## EXERCISE AIM
Leaving out every picture, quote the data below exactly as it appears.

________________________________________

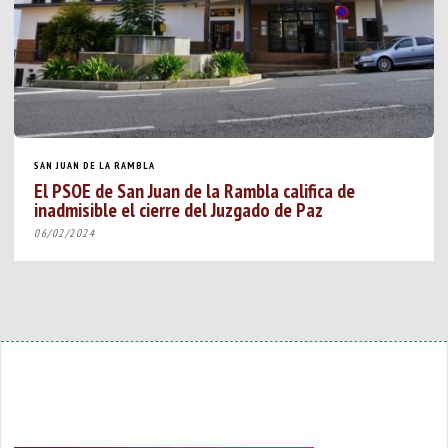
SAN JUAN DE LA RAMBLA
El PSOE de San Juan de la Rambla califica de
inadmisible el cierre del Juzgado de Paz
06/02/2024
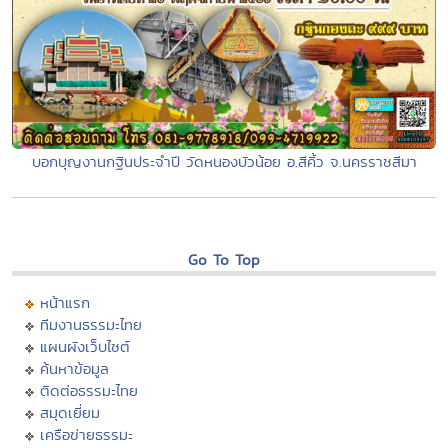
บอกบุญงานกฐินประจำปี วัดหนองบัวน้อย อ.สีคิ้ว จ.นครราชสีมา
Go To Top
หน้าแรก
ทีมงานธรรมะไทย
แผนผังเว็บไซต์
ค้นหาข้อมูล
ติดต่อธรรมะไทย
สมุดเยี่ยม
เครือข่ายธรรมะ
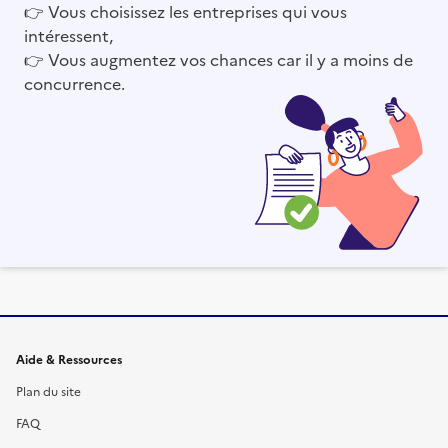
👉
Vous choisissez les entreprises qui vous
intéressent,
👉
Vous augmentez vos chances car il y a moins de
concurrence.
Informations et liens du site
Aide & Ressources
Plan du site
FAQ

________________________________________

## ANSWER SECTION
SAN JUAN DE LA RAMBLA
El PSOE de San Juan de la Rambla califica de
inadmisible el cierre del Juzgado de Paz
06/02/2024
บอกบุญงานกฐินประจำปี วัดหนองบัวน้อย อ.สีคิ้ว จ.นครราชสีมา
Go To Top
หน้าแรก
ทีมงานธรรมะไทย
แผนผังเว็บไซต์
ค้นหาข้อมูล
ติดต่อธรรมะไทย
สมุดเยี่ยม
เครือข่ายธรรมะ
👉
Vous choisissez les entreprises qui vous
intéressent,
👉
Vous augmentez vos chances car il y a moins de
concurrence.
Informations et liens du site
Aide & Ressources
Plan du site
FAQ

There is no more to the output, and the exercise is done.